To your question about performance of different devices: profile your workload to isolate where the bottleneck if your code is. E.g. if all use cases are CPU-limited, a better GPU will hardly improve the end2end performance.

emerth · August 20, 2024, 12:16am

LOL, I am sitting here trying to type an explanation that I tried permutations of PyTorch parameters, hardware, etc, and, and, and… and I just cannot seem to cause a change in the per-epoch training time except a weak scaling across GPU generations. Which is to say I have a… a… a bottleneck! So, you are very wise! Thankyou for the advice. I will get out a profiler.

merto58 · August 20, 2024, 7:53am

Hello sir I need help for my code.The torch doesnt work on my computer I dont know wht?? What can it be the problem I triesd to look on the dependency walker and it said torch is missing some dll files.How can I fix that??The error

is win126.

emerth · August 20, 2024, 1:22pm

It is failing to import torch. Have you installed PyTorch?

Look at this page to install: Start Locally | PyTorch

ptrblck · August 20, 2024, 3:33pm

Your issue is related to this one and unrelated to this topic.

emerth · November 8, 2024, 11:18pm

Thought I should follow up. I should say, I am using googlenet in 2024 because I am interested in playing with Deep Dream rather than making Deep Fakes.

I was measuring these metrics:

GPU shader utilization using nvidia-smi or rocm-smi.
The “Time” per minibatch value in the script output.
The SSD read speed (rkB/s) and average queue length (aqu-sz) reported by iostat (example “iostat -p /dev/nvme2n1p1 -dx 1”).

Initially, when I originally asked, shader utilization was varying between 0% and 100%, the script was reporting Time values from a fraction of a second to several seconds, and iostat reported large swings in read speed.

Batch size for the Radeon VII Pro and L4 was 64 and for the L40s it was 256.

I used torch.utils.bottleneck on the Radeon Pro VII and ROCm was not very happy about that, many errors, but I did get enough out of it to suspect the image loader was the culprit.

I found the example script defaulted to four workers for the image loader. Changing that had an immediate effect.
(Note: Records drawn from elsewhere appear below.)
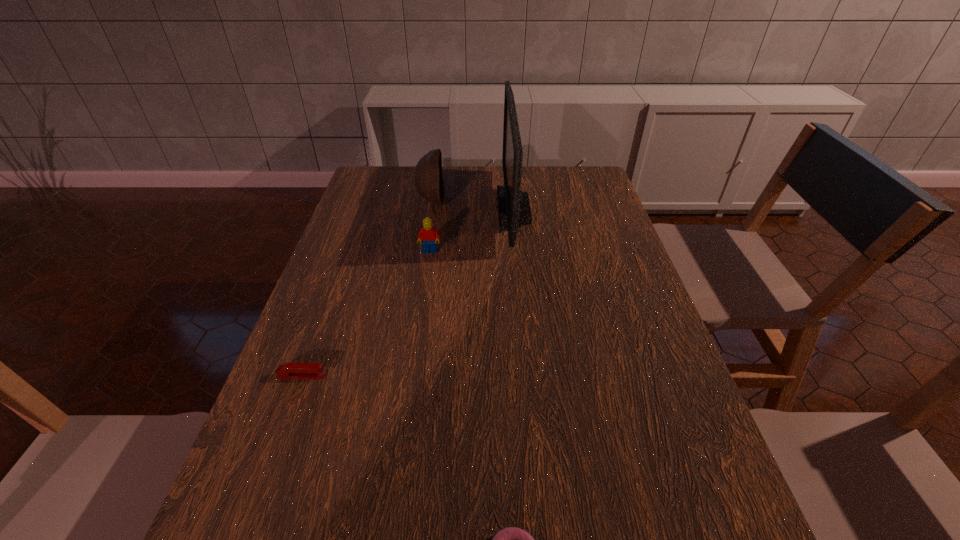 Where is `the tallest object`? the tallest object is located at coordinates (514, 211).

The height and width of the screenshot is (540, 960). Find the location of `bowl`. bowl is located at coordinates (429, 182).

Find the location of a particular element. The width and height of the screenshot is (960, 540). the third tallest object is located at coordinates (430, 236).

Locate an element on the screen. stapler is located at coordinates (287, 370).

This screenshot has width=960, height=540. I want to click on the leftmost object, so click(x=287, y=370).

This screenshot has width=960, height=540. I want to click on blank space located 0.130m on the screen side of the monitor, so click(458, 210).

This screenshot has width=960, height=540. I want to click on vacant area situated 0.380m on the screen side of the monitor, so click(x=381, y=210).

Identify the location of free region located on the screen side of the monitor. (480, 210).

At what (x,y) coordinates should I click in order to perform the action: click on free space located on the back of the second tallest object. Please return your answer as a coordinate pair (x, y). This screenshot has height=540, width=960. Looking at the image, I should click on (435, 181).

In order to click on free space located 0.330m on the face of the third shortest object in this screenshot , I will do `click(417, 346)`.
For the Radeon Pro VII in a local machine eight workers was the sweet spot, resulting in around ~99% shader utilization and rock steady Time value.

For a quad L4 in AWS (g6.12xlarge) I found 16 workers were needed to get the metrics stable, but shader utilization would not go over ~90% on a sliding window.

For a single L40s in AWS (g6e.2xlarge) I found 32 workers were needed to get the metrics stable, but shader utilization would not go over ~90% on a sliding window.

For a single L40s in AWS (g6e.8xlarge) I found 32 workers were needed to get the metrics stable, and shader uilization was stable at 99%.

For a quad L40s ins AWS (g6e.24xlarge) I was unable to get the shader utilization over about 80%, however I could get a stable Time value.

I looked at whether the SSD used to store the images might be the culprit. Not so clear. None of the setups generated bandwidth that should stress a decent SSD (326 MB/s at the highest), but I am not at all sure how to interpret the queue length data. Very short queues where the number of data workers was too low, expected. For Radeon Pro VII, L4 and L40s when I had enough workers to max out the shaders the SDD queue depth would be in the 0.22 to 2.7 range. For the quad L40s system that I just could not max out the SSD queue depth was modest, in around 0.8. But I have no idea what to make of AWS’ SSDs - how many bits of intervening DPUs or networking layers are actually between the CPU/GPU and the SSD.

What could be clearly observed was the SSD read rates (r/s and rkB/s) for any GPU setup scaled up as the number of workers was increased, up to the limit where shader utilization leveled off. A fully utilized Radeon VII Pro was sucking in 96MB/s of images, while a ~66% utilized quad L40s sucked in 326 MB/s.